Microsoft DP-203: Data Engineering on Microsoft Azure eLearning
Deze online cursus leert studenten de belangrijkste patronen en praktijken voor data-engineering met Azure-technologieën, inclusief batch- en real-time analytische oplossingen. De cursus behandelt opslag- en rekentechnologieën, het ontwerpen van een analytische laag, en technieken voor gegevensinvoer, -verkenning en -transformatie met Apache Spark, Azure Synapse en Databricks. De training bereidt deelnemers voor op het Microsoft DP-203 examen (optioneel) en is geschikt voor data-professionals, architecten en BI-specialisten die analytische oplossingen willen bouwen in Azure.
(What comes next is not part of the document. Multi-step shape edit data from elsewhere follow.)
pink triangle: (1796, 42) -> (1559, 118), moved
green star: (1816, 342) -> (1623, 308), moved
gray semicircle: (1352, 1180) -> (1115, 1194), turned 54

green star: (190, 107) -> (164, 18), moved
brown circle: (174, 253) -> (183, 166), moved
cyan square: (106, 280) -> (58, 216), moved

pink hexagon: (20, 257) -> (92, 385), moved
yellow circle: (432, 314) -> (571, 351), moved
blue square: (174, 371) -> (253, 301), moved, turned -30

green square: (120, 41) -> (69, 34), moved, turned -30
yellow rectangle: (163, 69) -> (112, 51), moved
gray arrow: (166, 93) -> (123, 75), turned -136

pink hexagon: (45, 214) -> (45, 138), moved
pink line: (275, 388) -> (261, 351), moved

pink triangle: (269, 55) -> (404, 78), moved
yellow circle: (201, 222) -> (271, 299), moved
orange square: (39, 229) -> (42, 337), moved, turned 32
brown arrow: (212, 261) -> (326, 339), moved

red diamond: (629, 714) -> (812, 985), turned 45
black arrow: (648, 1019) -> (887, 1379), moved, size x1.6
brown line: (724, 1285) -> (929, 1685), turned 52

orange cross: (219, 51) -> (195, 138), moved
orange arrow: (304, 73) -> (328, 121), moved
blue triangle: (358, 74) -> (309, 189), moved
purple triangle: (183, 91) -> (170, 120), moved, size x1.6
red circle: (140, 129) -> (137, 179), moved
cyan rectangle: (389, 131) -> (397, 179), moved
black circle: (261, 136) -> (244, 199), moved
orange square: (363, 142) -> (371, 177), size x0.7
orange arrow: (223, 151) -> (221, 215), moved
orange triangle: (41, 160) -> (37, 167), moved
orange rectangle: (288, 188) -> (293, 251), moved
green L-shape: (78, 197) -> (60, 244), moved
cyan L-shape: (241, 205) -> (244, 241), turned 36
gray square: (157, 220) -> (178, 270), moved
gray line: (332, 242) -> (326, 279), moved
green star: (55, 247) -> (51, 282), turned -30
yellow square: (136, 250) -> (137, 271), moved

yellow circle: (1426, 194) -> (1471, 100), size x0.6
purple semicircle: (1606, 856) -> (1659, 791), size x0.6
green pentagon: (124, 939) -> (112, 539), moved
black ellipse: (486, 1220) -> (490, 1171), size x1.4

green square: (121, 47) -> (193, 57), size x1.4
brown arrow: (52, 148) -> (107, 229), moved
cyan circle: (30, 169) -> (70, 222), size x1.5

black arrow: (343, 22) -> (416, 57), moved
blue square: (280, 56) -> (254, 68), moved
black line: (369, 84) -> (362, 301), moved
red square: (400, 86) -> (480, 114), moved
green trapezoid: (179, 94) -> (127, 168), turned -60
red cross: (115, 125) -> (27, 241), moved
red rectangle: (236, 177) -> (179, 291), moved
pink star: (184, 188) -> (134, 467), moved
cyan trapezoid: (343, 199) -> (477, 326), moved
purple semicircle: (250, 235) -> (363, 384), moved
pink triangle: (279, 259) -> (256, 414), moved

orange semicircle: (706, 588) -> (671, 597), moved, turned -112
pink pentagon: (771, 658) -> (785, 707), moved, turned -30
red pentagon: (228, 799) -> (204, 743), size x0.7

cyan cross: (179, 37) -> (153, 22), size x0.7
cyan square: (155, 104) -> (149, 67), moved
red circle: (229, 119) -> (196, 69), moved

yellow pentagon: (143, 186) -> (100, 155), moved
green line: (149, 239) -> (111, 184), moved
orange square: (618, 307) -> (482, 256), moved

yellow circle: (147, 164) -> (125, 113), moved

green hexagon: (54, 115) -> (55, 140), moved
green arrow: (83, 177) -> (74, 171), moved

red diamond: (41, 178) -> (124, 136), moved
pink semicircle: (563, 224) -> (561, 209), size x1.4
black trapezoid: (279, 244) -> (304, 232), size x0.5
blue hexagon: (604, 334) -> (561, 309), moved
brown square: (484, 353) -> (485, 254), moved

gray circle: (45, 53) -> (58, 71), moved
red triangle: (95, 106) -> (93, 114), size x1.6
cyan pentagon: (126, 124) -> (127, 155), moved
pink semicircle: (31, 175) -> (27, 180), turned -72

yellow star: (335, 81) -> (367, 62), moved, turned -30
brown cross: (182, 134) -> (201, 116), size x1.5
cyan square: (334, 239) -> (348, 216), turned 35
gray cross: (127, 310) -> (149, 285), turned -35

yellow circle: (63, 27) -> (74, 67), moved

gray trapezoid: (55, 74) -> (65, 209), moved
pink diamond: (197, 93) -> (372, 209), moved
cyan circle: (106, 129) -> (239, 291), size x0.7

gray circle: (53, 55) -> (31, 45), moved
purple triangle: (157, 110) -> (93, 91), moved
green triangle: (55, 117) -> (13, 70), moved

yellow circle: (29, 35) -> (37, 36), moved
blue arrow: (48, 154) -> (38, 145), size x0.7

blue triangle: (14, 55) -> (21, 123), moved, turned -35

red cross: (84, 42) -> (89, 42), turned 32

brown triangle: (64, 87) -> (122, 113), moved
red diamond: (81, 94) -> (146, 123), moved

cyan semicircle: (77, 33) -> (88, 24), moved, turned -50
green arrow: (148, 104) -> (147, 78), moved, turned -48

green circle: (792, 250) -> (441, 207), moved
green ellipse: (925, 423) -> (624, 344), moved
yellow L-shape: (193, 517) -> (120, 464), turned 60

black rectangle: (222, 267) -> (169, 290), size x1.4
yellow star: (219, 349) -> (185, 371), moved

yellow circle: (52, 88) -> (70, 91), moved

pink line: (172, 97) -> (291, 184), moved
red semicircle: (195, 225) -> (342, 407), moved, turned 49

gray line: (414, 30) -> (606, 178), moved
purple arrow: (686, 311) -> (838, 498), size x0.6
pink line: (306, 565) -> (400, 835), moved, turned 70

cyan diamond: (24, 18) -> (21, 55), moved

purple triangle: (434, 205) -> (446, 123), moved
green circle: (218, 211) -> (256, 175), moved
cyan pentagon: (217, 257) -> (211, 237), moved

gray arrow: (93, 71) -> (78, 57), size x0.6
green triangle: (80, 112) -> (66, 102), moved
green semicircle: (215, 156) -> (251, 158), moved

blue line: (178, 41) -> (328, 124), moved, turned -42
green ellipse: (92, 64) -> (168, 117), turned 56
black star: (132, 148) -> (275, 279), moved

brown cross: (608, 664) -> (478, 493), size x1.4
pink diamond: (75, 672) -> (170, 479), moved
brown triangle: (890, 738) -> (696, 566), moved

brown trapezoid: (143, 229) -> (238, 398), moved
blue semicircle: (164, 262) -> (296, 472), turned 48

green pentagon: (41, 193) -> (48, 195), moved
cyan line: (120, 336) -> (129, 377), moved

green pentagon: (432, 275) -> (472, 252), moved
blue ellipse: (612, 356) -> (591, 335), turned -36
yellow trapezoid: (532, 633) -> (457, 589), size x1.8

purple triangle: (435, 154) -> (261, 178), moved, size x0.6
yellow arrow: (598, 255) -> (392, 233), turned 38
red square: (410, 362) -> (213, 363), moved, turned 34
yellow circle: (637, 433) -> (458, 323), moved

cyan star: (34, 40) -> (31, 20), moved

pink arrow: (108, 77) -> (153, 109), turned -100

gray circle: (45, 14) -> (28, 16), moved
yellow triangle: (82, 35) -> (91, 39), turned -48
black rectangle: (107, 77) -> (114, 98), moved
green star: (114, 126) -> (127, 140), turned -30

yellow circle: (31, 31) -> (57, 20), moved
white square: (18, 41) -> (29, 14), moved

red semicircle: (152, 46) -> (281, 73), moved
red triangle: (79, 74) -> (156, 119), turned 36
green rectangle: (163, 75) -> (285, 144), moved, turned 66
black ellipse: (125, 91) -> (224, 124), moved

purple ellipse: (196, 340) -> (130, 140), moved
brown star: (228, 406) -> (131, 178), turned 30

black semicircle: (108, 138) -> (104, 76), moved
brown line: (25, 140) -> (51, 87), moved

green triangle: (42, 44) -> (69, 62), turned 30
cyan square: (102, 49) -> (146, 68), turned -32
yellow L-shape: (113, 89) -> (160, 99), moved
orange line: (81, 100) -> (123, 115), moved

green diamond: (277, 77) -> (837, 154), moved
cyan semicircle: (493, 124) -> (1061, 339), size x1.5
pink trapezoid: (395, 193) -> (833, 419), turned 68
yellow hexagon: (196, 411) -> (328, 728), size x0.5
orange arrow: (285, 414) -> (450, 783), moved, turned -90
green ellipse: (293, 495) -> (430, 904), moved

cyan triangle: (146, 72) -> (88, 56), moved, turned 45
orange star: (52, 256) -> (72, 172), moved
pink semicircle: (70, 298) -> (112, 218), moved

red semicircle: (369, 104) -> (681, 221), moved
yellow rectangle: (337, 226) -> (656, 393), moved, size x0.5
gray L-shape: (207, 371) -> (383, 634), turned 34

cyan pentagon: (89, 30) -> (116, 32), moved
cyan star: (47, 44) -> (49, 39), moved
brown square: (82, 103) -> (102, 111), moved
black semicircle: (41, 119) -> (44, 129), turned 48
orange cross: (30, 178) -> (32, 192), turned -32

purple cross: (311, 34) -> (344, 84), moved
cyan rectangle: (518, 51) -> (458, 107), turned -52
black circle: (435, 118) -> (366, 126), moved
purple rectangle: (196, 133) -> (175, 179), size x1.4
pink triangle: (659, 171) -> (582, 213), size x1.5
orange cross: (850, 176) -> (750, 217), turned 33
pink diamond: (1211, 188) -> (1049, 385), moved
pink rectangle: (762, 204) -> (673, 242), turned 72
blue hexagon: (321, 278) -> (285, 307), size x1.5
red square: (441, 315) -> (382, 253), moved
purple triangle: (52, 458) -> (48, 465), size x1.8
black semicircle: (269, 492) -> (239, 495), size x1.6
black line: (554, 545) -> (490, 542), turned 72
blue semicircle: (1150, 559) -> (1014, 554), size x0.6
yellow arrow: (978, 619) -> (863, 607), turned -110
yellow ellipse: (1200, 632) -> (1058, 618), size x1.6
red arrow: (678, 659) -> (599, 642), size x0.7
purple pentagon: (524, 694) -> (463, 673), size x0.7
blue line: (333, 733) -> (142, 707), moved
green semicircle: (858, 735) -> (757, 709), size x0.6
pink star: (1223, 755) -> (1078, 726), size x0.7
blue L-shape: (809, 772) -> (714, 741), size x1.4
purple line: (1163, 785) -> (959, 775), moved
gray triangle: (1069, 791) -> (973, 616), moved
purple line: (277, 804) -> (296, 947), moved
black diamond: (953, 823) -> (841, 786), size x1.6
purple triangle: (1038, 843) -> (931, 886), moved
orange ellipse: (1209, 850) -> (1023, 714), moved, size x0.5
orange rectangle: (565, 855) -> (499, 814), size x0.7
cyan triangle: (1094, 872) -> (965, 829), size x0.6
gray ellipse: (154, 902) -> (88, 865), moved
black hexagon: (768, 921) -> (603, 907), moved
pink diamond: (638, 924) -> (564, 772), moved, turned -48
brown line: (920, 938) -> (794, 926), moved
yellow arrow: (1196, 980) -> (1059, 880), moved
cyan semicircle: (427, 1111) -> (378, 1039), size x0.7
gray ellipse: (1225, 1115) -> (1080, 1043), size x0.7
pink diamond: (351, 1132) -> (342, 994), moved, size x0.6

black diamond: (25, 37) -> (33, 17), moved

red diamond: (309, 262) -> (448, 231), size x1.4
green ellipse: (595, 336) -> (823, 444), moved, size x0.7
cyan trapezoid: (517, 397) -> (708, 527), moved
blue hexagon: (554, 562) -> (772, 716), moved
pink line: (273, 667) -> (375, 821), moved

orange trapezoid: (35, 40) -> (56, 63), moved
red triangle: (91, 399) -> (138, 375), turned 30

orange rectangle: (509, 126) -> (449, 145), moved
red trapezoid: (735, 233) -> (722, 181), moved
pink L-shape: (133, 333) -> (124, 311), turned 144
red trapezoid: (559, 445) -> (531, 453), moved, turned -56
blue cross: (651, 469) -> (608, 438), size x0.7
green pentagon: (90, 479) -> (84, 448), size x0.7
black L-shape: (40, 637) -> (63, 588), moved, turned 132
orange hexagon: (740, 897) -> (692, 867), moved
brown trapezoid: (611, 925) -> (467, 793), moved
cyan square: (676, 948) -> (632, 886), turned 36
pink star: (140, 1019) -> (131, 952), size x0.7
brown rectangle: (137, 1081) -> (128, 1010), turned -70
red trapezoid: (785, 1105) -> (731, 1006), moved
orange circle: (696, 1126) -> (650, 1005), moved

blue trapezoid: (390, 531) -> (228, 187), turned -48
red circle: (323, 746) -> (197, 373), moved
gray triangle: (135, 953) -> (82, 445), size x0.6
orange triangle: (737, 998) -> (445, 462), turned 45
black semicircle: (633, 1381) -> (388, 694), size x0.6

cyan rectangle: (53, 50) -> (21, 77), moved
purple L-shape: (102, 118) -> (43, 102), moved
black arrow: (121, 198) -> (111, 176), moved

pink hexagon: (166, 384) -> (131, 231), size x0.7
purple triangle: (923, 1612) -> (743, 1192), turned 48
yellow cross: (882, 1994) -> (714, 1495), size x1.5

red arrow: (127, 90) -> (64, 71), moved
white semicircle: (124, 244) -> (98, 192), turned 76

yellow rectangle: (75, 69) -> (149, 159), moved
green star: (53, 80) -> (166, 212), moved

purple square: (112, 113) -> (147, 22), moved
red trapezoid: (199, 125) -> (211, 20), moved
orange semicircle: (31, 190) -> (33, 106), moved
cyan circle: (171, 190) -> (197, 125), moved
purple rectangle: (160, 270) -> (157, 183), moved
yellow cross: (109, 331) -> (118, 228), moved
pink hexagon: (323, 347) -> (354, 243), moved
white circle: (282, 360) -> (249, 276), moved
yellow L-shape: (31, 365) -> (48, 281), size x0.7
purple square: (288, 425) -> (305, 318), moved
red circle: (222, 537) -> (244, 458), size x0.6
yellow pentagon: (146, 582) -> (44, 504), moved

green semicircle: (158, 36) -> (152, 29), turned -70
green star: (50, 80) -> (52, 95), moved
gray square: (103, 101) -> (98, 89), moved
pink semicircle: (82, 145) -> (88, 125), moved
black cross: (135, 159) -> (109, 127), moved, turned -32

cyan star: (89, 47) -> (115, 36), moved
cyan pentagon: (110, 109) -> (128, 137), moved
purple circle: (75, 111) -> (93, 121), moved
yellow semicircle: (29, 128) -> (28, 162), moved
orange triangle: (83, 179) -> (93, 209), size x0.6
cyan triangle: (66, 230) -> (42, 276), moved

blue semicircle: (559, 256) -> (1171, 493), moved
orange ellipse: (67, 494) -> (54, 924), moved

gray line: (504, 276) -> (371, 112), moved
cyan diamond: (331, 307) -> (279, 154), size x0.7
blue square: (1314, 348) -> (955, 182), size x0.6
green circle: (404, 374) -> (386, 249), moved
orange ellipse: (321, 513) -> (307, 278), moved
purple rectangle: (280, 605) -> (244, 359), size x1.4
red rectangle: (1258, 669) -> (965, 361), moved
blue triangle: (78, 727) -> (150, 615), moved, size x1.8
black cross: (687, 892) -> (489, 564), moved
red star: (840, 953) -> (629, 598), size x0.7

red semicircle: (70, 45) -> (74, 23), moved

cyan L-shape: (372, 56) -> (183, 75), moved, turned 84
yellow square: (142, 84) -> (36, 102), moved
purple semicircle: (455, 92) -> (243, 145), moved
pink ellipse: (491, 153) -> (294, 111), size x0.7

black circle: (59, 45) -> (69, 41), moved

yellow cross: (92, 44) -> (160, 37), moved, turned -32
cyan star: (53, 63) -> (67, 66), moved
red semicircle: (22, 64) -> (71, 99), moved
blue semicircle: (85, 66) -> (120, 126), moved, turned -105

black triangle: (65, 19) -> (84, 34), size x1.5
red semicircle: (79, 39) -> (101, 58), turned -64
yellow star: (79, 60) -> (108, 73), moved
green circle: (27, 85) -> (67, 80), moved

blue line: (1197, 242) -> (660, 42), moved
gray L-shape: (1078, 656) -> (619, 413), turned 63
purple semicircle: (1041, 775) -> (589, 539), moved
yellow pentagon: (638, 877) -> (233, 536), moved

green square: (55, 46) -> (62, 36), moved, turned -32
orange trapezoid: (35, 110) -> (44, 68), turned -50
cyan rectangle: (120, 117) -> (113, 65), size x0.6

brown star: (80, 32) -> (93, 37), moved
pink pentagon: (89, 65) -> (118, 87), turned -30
Voorkennis van cloud computing en basiskennis van data-oplossingen (AZ-900, DP-900) wordt aanbevolen.
Overview
COURSE DESCRIPTION
In this CertKit, the student will learn about the data engineering patterns and practices as it pertains to working with batch and real-time analytical solutions using Azure data platform technologies. Students will begin by understanding the core compute and storage technologies that are used to build an analytical solution. They will then explore how to design an analytical serving layers and focus on data engineering considerations for working with source files. The students will learn how to interactively explore data stored in files in a data lake. They will learn the various ingestion techniques that can be used to load data using the Apache Spark capability found in Azure Synapse Analytics or Azure Databricks, or how to ingest using Azure Data Factory or Azure Synapse pipelines. The students will also learn the various ways they can transform the data using the same technologies that is used to ingest data.
- 12 Months Online Access
- 25+ hours of eLearning
- 20+ hours of Challenge Labs (90 days access)
- Online Mentor
- Measure-Up Exam simulation – 200 questions
- Tips & Tricks
CERTIFICATION
This course prepares participants for the official Microsoft DP-203 exam, which can be taken separately after completing the training. This exam is optional and can be ordered separately with the training course.
LEARNING OUTCOMES
- Explore compute and storage options for data engineering workloads in Azure
- Design and Implement the serving layer
- Understand data engineering considerations
- Run interactive queries using serverless SQL pools
- Explore, transform, and load data into the Data Warehouse using Apache Spark
- Perform data Exploration and Transformation in Azure Databricks
- Ingest and load Data into the Data Warehouse.
TARGET AUDIENCE
The primary audience for this course is data professionals, data architects, and business intelligence professionals who want to learn about data engineering and building analytical solutions using data platform technologies that exist on Microsoft Azure. The secondary audience for this course data analysts and data scientists who work with analytical solutions built on Microsoft Azure.
CONTENT
- Storage Accounts
- Designing Data Storage Structures
- Data Partitioning
- Designing the Serving Layer
- Physical Data Storage Structures
- Logical Data Structures
- The Serving Layer
- Data Policies & Standards
- Securing Data Access
- Securing Data
- Data Lake Storage
- Data Flow Transformation
- Data Factory
- Databricks
- Databrick Processing
- Stream Analytics
- Synapse Analytics
- Data Storage Monitoring
- Data Process Monitoring
- Data Solution Optimization
PREREQUISITES
Successful students start this course with knowledge of cloud computing and core data concepts and professional experience with data solutions. Specifically completing:
- AZ-900 – Azure Fundamentals
- DP-900 – Microsoft Azure Data Fundamentals.